When you look at the world it’s hard not to feel like giving up, but I don’t think that’s exclusive to artists, I think it’s just how everybody feels right now. The bullies are in charge and it’s tough not to feel like running out into the woods and building yourself a cabin and not coming back.

Q: Yeah, I could certainly go all unabomber, no problem doing that.

A: (Laughs) There’s a good headline for you, but you said it. (Laughs) “I could go full unabomber,” says journalist covering band.

Q: How’s everything else going for you? How is the theatrical life?

A: It’s going great, I’m going to be do my play (True Crime) in January and February at the Centaur (in Montreal) and at the Art’s Club in Vancouver.

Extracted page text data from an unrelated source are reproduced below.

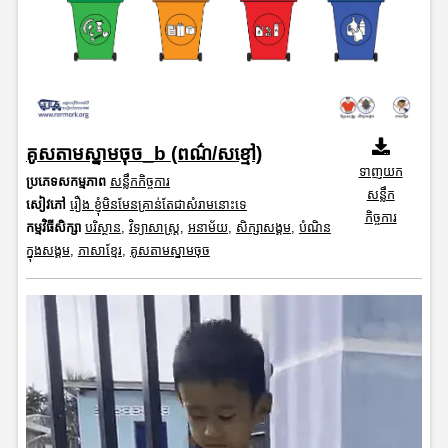
គូសតាមស្នាមចុច_b (ពណ៌/សខ្មៅ)
ទាញយក
ប្រភេទសកម្មភាព
សន្លឹកកិច្ចការ
សន្លឹក
សៀវភៅ
រឿង ខ្ញុំមិនមែនគ្រាន់តែជាសំរាមនោះទេ
កិច្ចការ
កម្មវិធីសិក្សា
បរិស្ថាន
,
វិទ្យាសាស្រ្ត
,
អនាម័យ
,
សិក្សាសង្គម
,
បំណិន
ក្នុងសង្គម
,
ភាសាខ្មែរ
,
គូសតាមស្នាមចុច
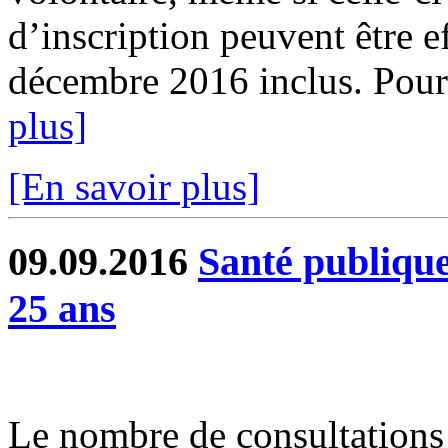
d’inscription peuvent être e
décembre 2016 inclus. Pour 
plus]
[En savoir plus]
09.09.2016
Santé publique
25 ans
Le nombre de consultations 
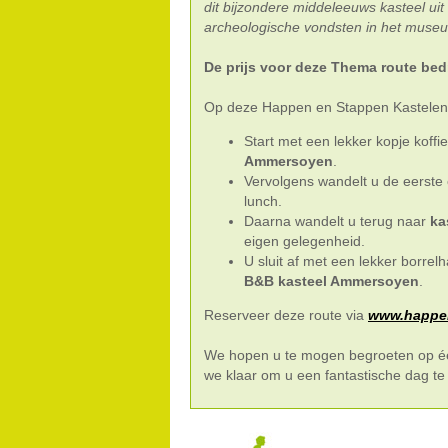
dit bijzondere middeleeuws kasteel uit
archeologische vondsten in het muse
De prijs voor deze Thema route bed
Op deze Happen en Stappen Kastelenrou
Start met een lekker kopje koffi
Ammersoyen
.
Vervolgens wandelt u de eerste
lunch.
Daarna wandelt u terug naar
ka
eigen gelegenheid.
U sluit af met een lekker borrel
B&B kasteel Ammersoyen
.
Reserveer deze route via
www.happen
We hopen u te mogen begroeten op é
we klaar om u een fantastische dag te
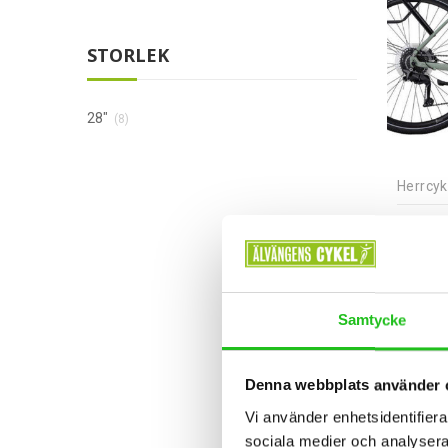
STORLEK
28"
(8)
Herrcyk
Cresc
11 49
Samtycke
Denna webbplats använder 
Vi använder enhetsidentifierar
sociala medier och analysera 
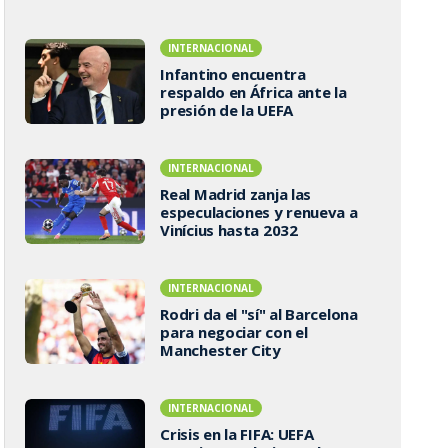
INTERNACIONAL
Infantino encuentra
respaldo en África ante la
presión de la UEFA
INTERNACIONAL
Real Madrid zanja las
especulaciones y renueva a
Vinícius hasta 2032
INTERNACIONAL
Rodri da el "sí" al Barcelona
para negociar con el
Manchester City
INTERNACIONAL
Crisis en la FIFA: UEFA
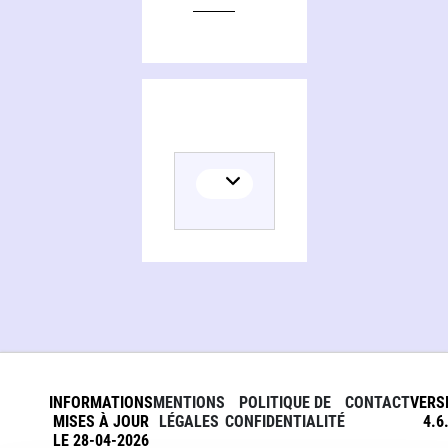
INFORMATIONS
MENTIONS
POLITIQUE DE
CONTACT
VERS
MISES À JOUR
LÉGALES
CONFIDENTIALITÉ
4.6
LE 28-04-2026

And we’re very, very sort of unified right now, the band is very unified and very close. And I think there is a part of us that wants to out of sheer bloodymindedness continue forever, but it’s been a challenging year in the sense of losing our manager and just the world has been trying this year. So I head out on tour ready to release this sense of hopelessness that seems to be permeating everything and everywhere. Art has always been an affirming thing for me, and getting up on stage and seeing those people who like us and want to listen to our music is deeply, deeply — it’s life saving. And I think we all feel that way, I don’t think the band has ever felt more grateful for what it has, but also I don’t think we’ve ever felt more focussed on revenge. (Laughs) We’re going to show these fuckers who’s good and who ain’t … Once we get on that bus I think we will feel like we always do, which is that we can never stop.